[Data records Boundary: Start]
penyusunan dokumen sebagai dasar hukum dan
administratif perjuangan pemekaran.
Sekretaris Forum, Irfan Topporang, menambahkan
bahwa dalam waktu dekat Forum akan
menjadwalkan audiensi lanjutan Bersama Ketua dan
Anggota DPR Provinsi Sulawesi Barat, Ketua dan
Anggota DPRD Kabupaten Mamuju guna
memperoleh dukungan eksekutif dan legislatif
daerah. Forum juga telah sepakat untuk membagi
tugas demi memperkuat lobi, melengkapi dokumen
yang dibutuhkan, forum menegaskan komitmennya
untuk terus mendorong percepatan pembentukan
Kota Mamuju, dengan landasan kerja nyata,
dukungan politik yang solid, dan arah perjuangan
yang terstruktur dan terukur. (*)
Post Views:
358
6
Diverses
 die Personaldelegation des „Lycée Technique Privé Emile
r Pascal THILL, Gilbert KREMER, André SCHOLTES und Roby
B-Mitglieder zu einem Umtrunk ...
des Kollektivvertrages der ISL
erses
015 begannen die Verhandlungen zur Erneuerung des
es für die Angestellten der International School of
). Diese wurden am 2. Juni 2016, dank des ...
[Data records Boundary: End]
[Data records Boundary: Start]
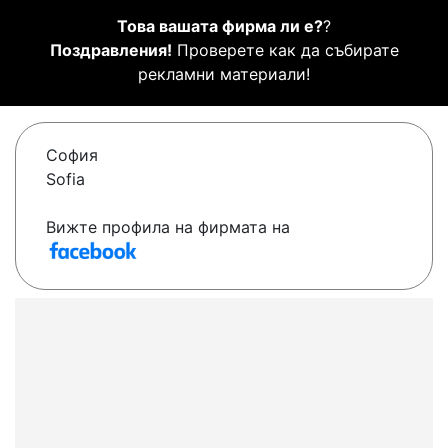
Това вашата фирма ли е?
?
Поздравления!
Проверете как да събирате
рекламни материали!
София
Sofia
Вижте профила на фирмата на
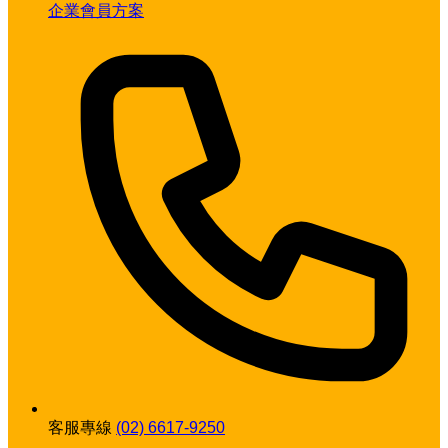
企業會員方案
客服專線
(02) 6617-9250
[Data records Boundary: End]
**Task statement**
Return a word-for-word copy of the lines above from the one holding "des Kollektivvertrages der ISL" through the one holding "dank des ...", with both of them included and nothing besides.

**Solution**
des Kollektivvertrages der ISL
erses
015 begannen die Verhandlungen zur Erneuerung des
es für die Angestellten der International School of
). Diese wurden am 2. Juni 2016, dank des ...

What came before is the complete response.